Il TAR dell’Emilia Romagna, Bologna, Sezione I, con sentenza n. 19 dell’11.01.2013, in tema di procedure concorsuali per il reclutamento dei dipendenti pubblici, ha affermato che spetta al giudice ordinario la controversia instaurata dal candidato idoneo che aspiri allo scorrimento della graduatoria.
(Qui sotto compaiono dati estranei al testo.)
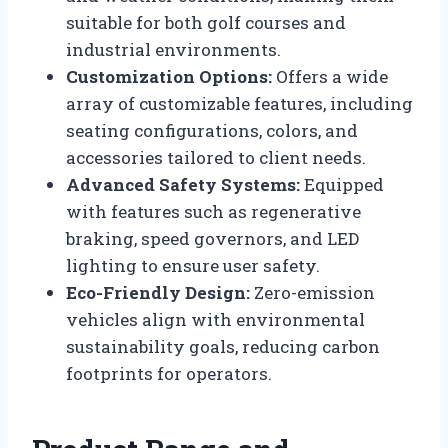
suitable for both golf courses and
industrial environments.
Customization Options:
Offers a wide
array of customizable features, including
seating configurations, colors, and
accessories tailored to client needs.
Advanced Safety Systems:
Equipped
with features such as regenerative
braking, speed governors, and LED
lighting to ensure user safety.
Eco-Friendly Design:
Zero-emission
vehicles align with environmental
sustainability goals, reducing carbon
footprints for operators.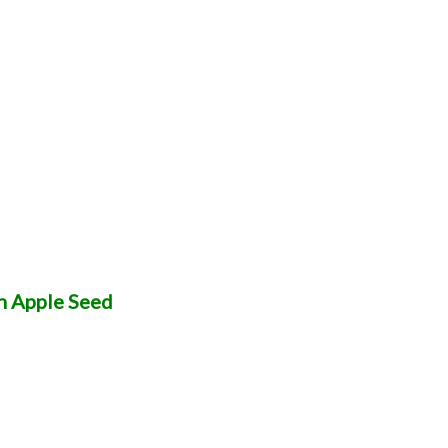
n Apple Seed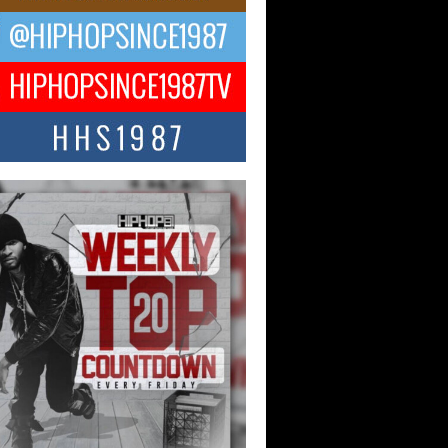
ael M Jeni Returns to His R&B
ts with Emotionally Charged
 Single “Played”
ly evolving Afro R&B artist, Michael M
represents a modern strain of Afrobeats,
.
ng Star Avery Franklin: The
ependent Artist Making Waves
 “Took The Bait”
music scene is abuzz with the emergence
ery Franklin, a dynamic hip hop...
 Kilam & Donald Trump: The
Wave of Private Citizenship
ement Shaking Up the Scene
Red Rock Casino recently became the
nter of a powerful private summit
ighting Don...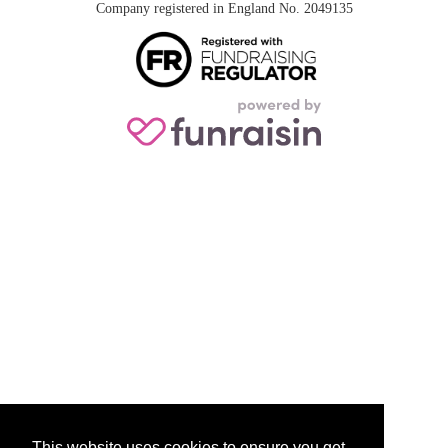
Company registered in England No. 2049135
This website uses cookies to ensure you get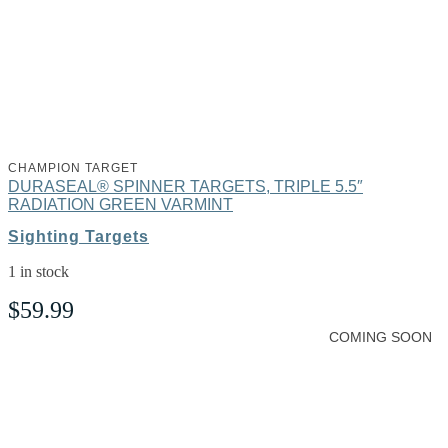
CHAMPION TARGET
DURASEAL® SPINNER TARGETS, TRIPLE 5.5″
RADIATION GREEN VARMINT
Sighting Targets
1 in stock
$
59.99
COMING SOON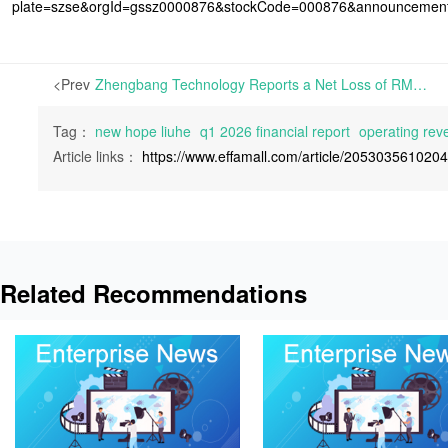
plate=szse&orgId=gssz0000876&stockCode=000876&announcemen
<Prev
Zhengbang Technology Reports a Net Loss of RMB 414 Million in Q1 2026 | On April 29th, 2026, Jiangxi Zhengbang Technology Co., Ltd. released its Q1 2026 Financial Report,
Tag：
new hope liuhe
q1 2026 financial report
operating rev
Article links：
https://www.effamall.com/article/205303561020
Related Recommendations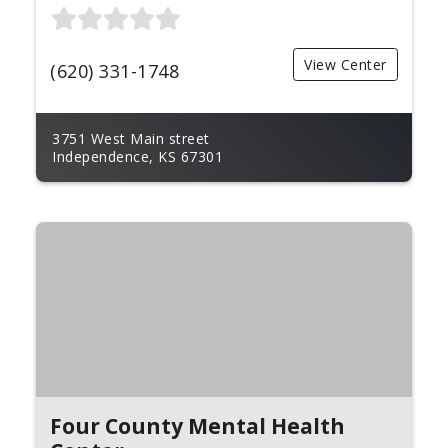
View Center
(620) 331-1748
3751 West Main street
Independence, KS 67301
Four County Mental Health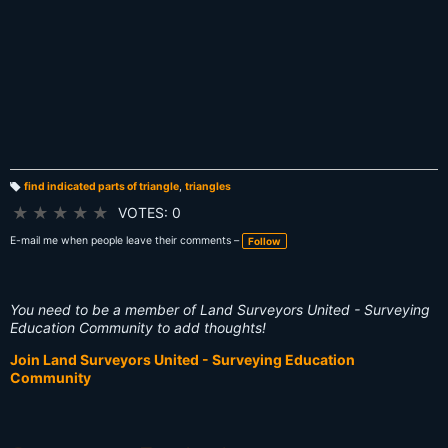
find indicated parts of triangle
,
triangles
T
a
★
★
★
★
★
VOTES: 0
g
s:
E-mail me when people leave their comments –
Follow
You need to be a member of Land Surveyors United - Surveying
Education Community to add thoughts!
Join Land Surveyors United - Surveying Education
Community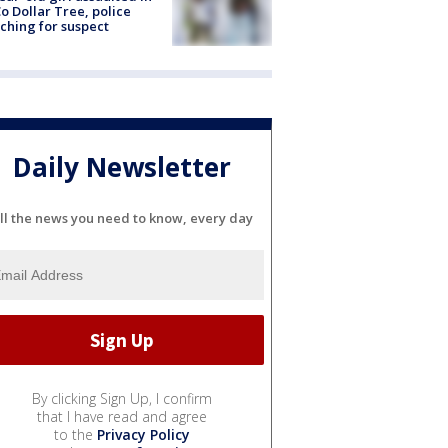
o Dollar Tree, police
ching for suspect
Daily Newsletter
ll the news you need to know, every day
By clicking Sign Up, I confirm
that I have read and agree
to the
Privacy Policy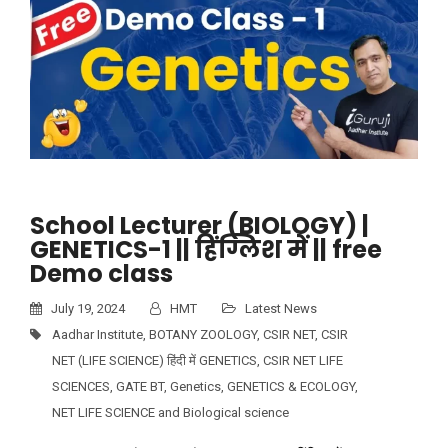
School Lecturer (BIOLOGY) |
GENETICS-1 || हिंग्लिश में || free
Demo class
July 19, 2024
HMT
Latest News
Aadhar Institute
,
BOTANY ZOOLOGY
,
CSIR NET
,
CSIR
NET (LIFE SCIENCE) हिंदी में GENETICS
,
CSIR NET LIFE
SCIENCES
,
GATE BT
,
Genetics
,
GENETICS & ECOLOGY
,
NET LIFE SCIENCE and Biological science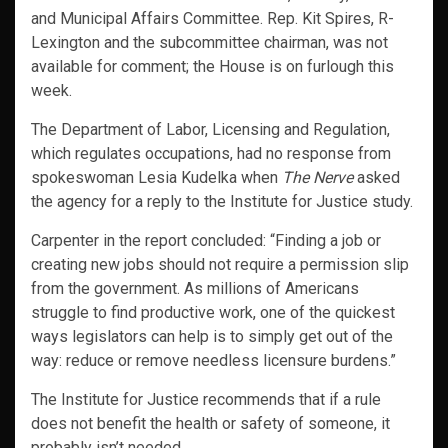
and Municipal Affairs Committee. Rep. Kit Spires, R-
Lexington and the subcommittee chairman, was not
available for comment; the House is on furlough this
week.
The Department of Labor, Licensing and Regulation,
which regulates occupations, had no response from
spokeswoman Lesia Kudelka when
The Nerve
asked
the agency for a reply to the Institute for Justice study.
Carpenter in the report concluded: “Finding a job or
creating new jobs should not require a permission slip
from the government. As millions of Americans
struggle to find productive work, one of the quickest
ways legislators can help is to simply get out of the
way: reduce or remove needless licensure burdens.”
The Institute for Justice recommends that if a rule
does not benefit the health or safety of someone, it
probably isn’t needed.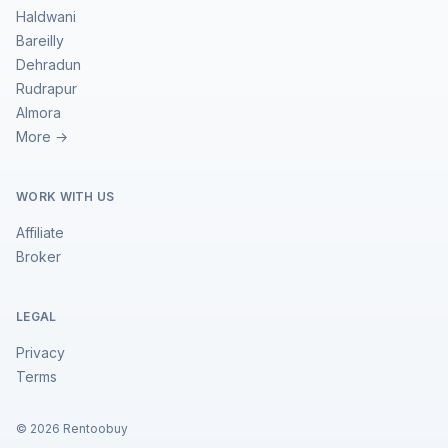
Haldwani
Bareilly
Dehradun
Rudrapur
Almora
More →
WORK WITH US
Affiliate
Broker
LEGAL
Privacy
Terms
©
2026
Rentoobuy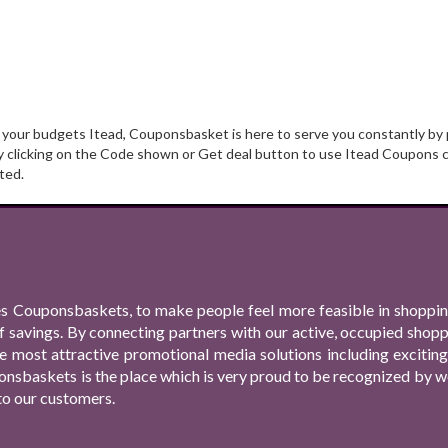
t your budgets Itead, Couponsbasket is here to serve you constantly by 
y clicking on the Code shown or Get deal button to use Itead Coupons c
ted.
s Couponsbaskets, to make people feel more feasible in shopping
f savings. By connecting partners with our active, occupied shop
 the most attractive promotional media solutions including excit
nsbaskets is the place which is very proud to be recognized by we
to our customers.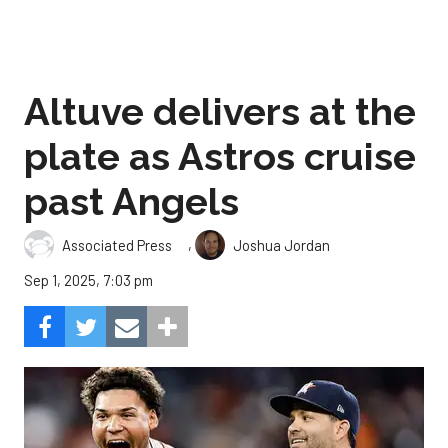
Altuve delivers at the
plate as Astros cruise
past Angels
,
Associated Press
Joshua Jordan
Sep 1, 2025, 7:03 pm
Infatti, poiché l’art. 63 del D.Lgs. n. 165 del 2001 assegna al giudice ordinario la giurisdizione sui rapporti di lavoro pubblico privatizzati e riserva al giudice amministrativo le liti in materia di procedure concorsuali per il reclutamento dei dipendenti pubblici, spetta al giudice ordinario la controversia instaurata dal candidato idoneo che aspiri allo scorrimento della graduatoria senza porre in discussione lo svolgimento della procedura concorsuale. Rientra invece nella giurisdizione del giudice amministrativo solo se la pretesa allo scorrimento della graduatoria sia consequenziale alla contestazione della decisione dell’Amministrazione di indire un nuovo concorso invece di procedere alla nomina degli idonei della graduatoria già in essere (v., tra le altre, Cons. Stato, Sez. VI, 20 maggio 2011 n. 3014; v. anche Cass. Civ., Sez. Un., 28 maggio 2012 n. 8410).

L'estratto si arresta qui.